(foto Unsplash)

La nuova serie su Apple Tv, dove le voci corrono ai confini della realtà

Mariarosa Mancuso

Come immagini, in “Calls”, ci sono solo led colorati e parole pronunciate dai protagonisti senza volto

Viva la radio. No, non parliamo di Clubhouse. Dopo anni di cuffie, microfono, interviste, parti noiose tagliate via, l’iniziale curiosità scende. Sale un brivido di terrore, al pensiero di conversazioni senza vincoli di durata né obbligo di competenza (si parla tanto male di Twitter, ma per leggere un tweet basta un’occhiata, l’audio scorre in tempo reale). Parliamo di “Calls”, la nuova serie su Apple Tv. Showrunner Fede Alvarez, che ha ripreso un’idea di Timothée Hochet: la prima stagione della serie originale era in onda su Canal Plus a dicembre del 2017 (poi ce ne sono state altre due). 

 

L’idea si chiama radiodramma, o podcast se volete essere moderni. L’originale francese mostra sullo schermo led colorati e lampeggianti. E le parole pronunciate dai protagonisti senza volto. Agli americani pareva troppo poco, hanno aggiunto leggiadre forme d’onda multicolori, come quelle che compaiono sui monitor degli studi radio. Il resto sono conversazioni registrate, le più varie. Telefonate, appelli di soccorso, scatole nere, segreterie telefoniche, programmi radio, walkie-talkie, dittafoni, microfoni su un set. Le voci cominciano tranquille – non sempre, qualcuno chiama la polizia, altri scappano dalla fidanzata incinta – e via via svelano situazioni di pericolo. Realistiche all’inizio, tendono a svoltare verso il soprannaturale: viaggi nel tempo, vicini che ricevono telefonate da se stessi, doppi, bestie fameliche del paleolitico scovate durante un’immersione. Dicono che poi la trama si chiarirà.

 

Per ora “Calls” somiglia moltissimo (coincidenza?) al Conspiracy Theory Café – o Caffè del Complotto – inventato da Don DeLillo in “Underworld”, colossale romanzo uscito nel 1997. Un locale a San Francisco dove ascoltare, comprare, scambiare, intercettazioni telefoniche – di chiunque. Siccome ogni fantasia romanzesca di grande scrittore prima o poi si avvera, esiste un podcast chiamato Conspiracy Cafe che riciccia l’intero assortimento. E proprio qui sta il difetto della serie – troppo paranormale in soli nove episodi, durano tra il quarto d’ora e i venti minuti.

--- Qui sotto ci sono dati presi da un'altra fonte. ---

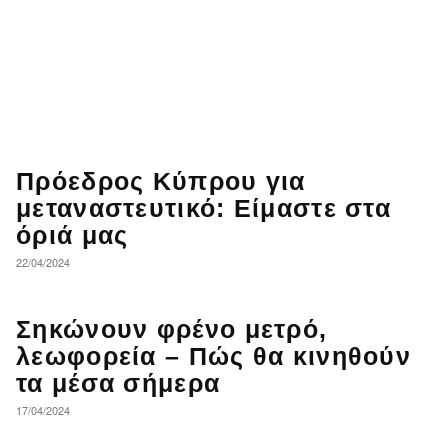
Πρόεδρος Κύπρου για
μεταναστευτικό: Είμαστε στα
όριά μας
22/04/2024
Σηκώνουν φρένο μετρό,
λεωφορεία – Πώς θα κινηθούν
τα μέσα σήμερα
17/04/2024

Si possono far fuori in una serata, se resistete allo schermo psichedelico, e alla lettura veloce delle parole in sovraimpressione – non è gente che sta dietro un leggio, imposta la voce, scandisce ogni sillaba. Lasciato DeLillo, la serie di riferimento è la classica “Ai confini della realtà”, con la voce di Rod Sterling che prometteva una gita nella “twilight zone”. Ma erano storie più vicine alle nostre illusioni e paure. Per esempio, il giorno libero dei manichini, che escono dal grande magazzino per una passeggiata e si fanno rimorchiare da un poveretto ignaro di tutto. O il lettore con moglie bisbetica che gli cancella le righe dei libri. Quando finalmente ha tempo per leggere gli cadono gli occhiali spessi da miope – siamo dopo una catastrofe nucleare, si è salvato perché era nel caveau della banca. Il primo episodio di “Calls” si intitola “The End”, il secondo “The Beginning”, non è rassicurante neppure “It’s All in Your Head”, con la voce di Rosario Dawson. Uno spreco non vederla, ma anche la dimostrazione che la ragazza sa recitare – tutto il cast vocale è di prima classe. Dirige Fede Alvarez da Montevideo, che con l’audio è in fissa. Qualche anno fa ha girato “Don’t Breathe”, raro horror originale. Tre sbandati tentano una rapina facile, a casa di un reduce cieco dalla guerra del Golfo, benestante per via dell’assicurazione che lo ha risarcito per la figlia morta. Lui per prima cosa fa saltare il contatore: al buio, il vantaggio è suo. Come faceva la cieca Audrey Hepburn in un vecchio film intitolato “Gli occhi della notte”.